Saturday, September 18, 2010

Those glorious beatings

My mom kept me from playing organized football until my senior year of high school.  As a nurse, she had witnessed too many injuries incurred on the field of play to allow her only child anywhere near helmet and pads.  So it was a shock by all accounts when she finally turned me loose.

Perhaps dear ol' mom assumed the impact of full-contact violence with dozens of other guys -- the majority of whom were larger, stronger, tougher, meaner and more experienced than I -- would rid me of this dastardly football bug that had plagued me since first grade.  In a somewhat ironic twist, it was a non-football related injury to my inner right thigh from the year before that gave me reason enough to quit after six weeks of sustaining one brutal pounding after another.

Sensing that I would regret forgoing my last opportunity to play, especially by relying upon a wound that was stitched up and healed not long after a doctor removed three small pieces of metal from my leg (it's a long story), I returned to the team on my own fruition about a month later to give it one final go.  Dear ol' mom was less than thrilled.

In short, I was awful.  But the team itself is another story.  Widely known for both a stellar running game and a punishing defense that held four opponents scoreless while limiting four others to single-digit tallies, the 1993 Evangelical Christian School Eagles were victorious in 10 of 12 games and finished the season in Gibson County with a tough loss at Milan High School (about 90 minutes from Memphis) in the playoff quarterfinals.

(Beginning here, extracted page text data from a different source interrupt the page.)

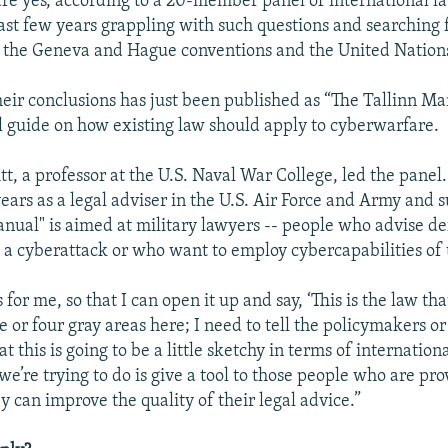
re yes, according to a 20-member panel of international l
last few years grappling with such questions and searching 
ke the Geneva and Hague conventions and the United Nation
their conclusions has just been published as “The Tallinn Ma
 guide on how existing law should apply to cyberwarfare.
t, a professor at the U.S. Naval War College, led the panel
ears as a legal adviser in the U.S. Air Force and Army and s
anual" is aimed at military lawyers -- people who advise def
 a cyberattack or who want to employ cybercapabilities of 
for me, so that I can open it up and say, ‘This is the law that
e or four gray areas here; I need to tell the policymakers or
this is going to be a little sketchy in terms of internationa
we’re trying to do is give a tool to those people who are pro
y can improve the quality of their legal advice.”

Milan, for the record, made it to the state championship game a couple of weeks later.  They lost to Sweetwater, 10-6.

The chief architect of the Eagles' gridiron success over the past several decades is the recently departed Jim Heinz, who led ECS to four state championships during his tenure {'83, '99, '00, '05}, compiling a 219-88 record in 27 seasons as head coach ('78-'90, '96-'09) and finished fifth all-time in wins for coaches in Shelby County.  In a testament to his leadership and versatility, he also guided the Eagles to three state titles in baseball {'89, '96, '98}.

Coach Heinz served as an assistant during the season that I played.  He was my U.S. government teacher as well.  In short, his impact at Evangelical Christian School cannot be overstated.  Briarcrest probably doesn't deserve him.

By the way, I ended up a letterman along with the rest of the seniors from the '93 squad -- not because of my statistics, because I basically had none, but because I persevered to the end.  Still the overall experience has always felt rather incomplete.  Heck, I'm not even in the team picture.  An underclassman named Jeff, who quit despite his considerable athletic prowess, is shown wearing the #80 jersey that I ultimately inherited.

Although a picture taken of me in full uniform the day after the loss at Milan (in which I did not play) is the only evidence that I was on the team at all, I wore the cardinal and white proudly nevertheless.  Yet no matter how imperfect the experience may have been, at the very least I can say that regret has no place in my trip down memory lane.